• How to complete this task:
The stretch from the line with "Small Craft Advisory" through the line with "Rip Currents Statement" in the records below: write it out exactly, and nothing else.

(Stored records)
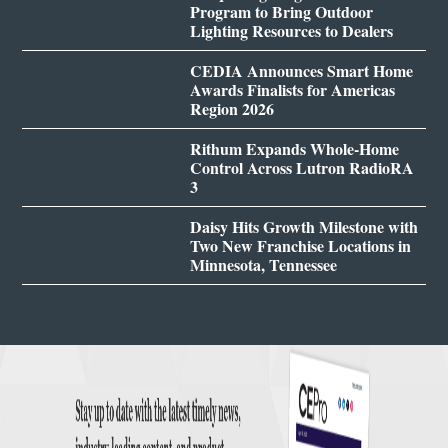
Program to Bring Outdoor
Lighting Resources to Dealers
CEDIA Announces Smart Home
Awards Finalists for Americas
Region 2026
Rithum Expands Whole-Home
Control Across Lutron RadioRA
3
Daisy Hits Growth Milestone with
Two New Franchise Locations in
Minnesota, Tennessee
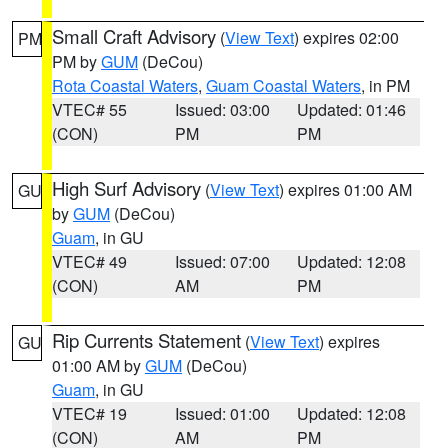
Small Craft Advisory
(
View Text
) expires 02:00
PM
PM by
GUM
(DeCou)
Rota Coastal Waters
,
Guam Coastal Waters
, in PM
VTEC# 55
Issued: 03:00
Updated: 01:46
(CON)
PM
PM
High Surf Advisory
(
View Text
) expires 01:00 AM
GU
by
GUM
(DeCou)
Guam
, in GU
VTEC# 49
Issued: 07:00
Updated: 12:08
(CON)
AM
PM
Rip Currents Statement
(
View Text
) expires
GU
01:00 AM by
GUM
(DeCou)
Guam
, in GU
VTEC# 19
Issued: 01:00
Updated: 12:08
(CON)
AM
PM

...

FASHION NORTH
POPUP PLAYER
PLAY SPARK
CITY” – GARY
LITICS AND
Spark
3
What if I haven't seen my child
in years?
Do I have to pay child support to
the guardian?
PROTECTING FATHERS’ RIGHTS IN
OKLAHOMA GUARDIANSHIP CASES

• Solution:
Small Craft Advisory
(
View Text
) expires 02:00
PM
PM by
GUM
(DeCou)
Rota Coastal Waters
,
Guam Coastal Waters
, in PM
VTEC# 55
Issued: 03:00
Updated: 01:46
(CON)
PM
PM
High Surf Advisory
(
View Text
) expires 01:00 AM
GU
by
GUM
(DeCou)
Guam
, in GU
VTEC# 49
Issued: 07:00
Updated: 12:08
(CON)
AM
PM
Rip Currents Statement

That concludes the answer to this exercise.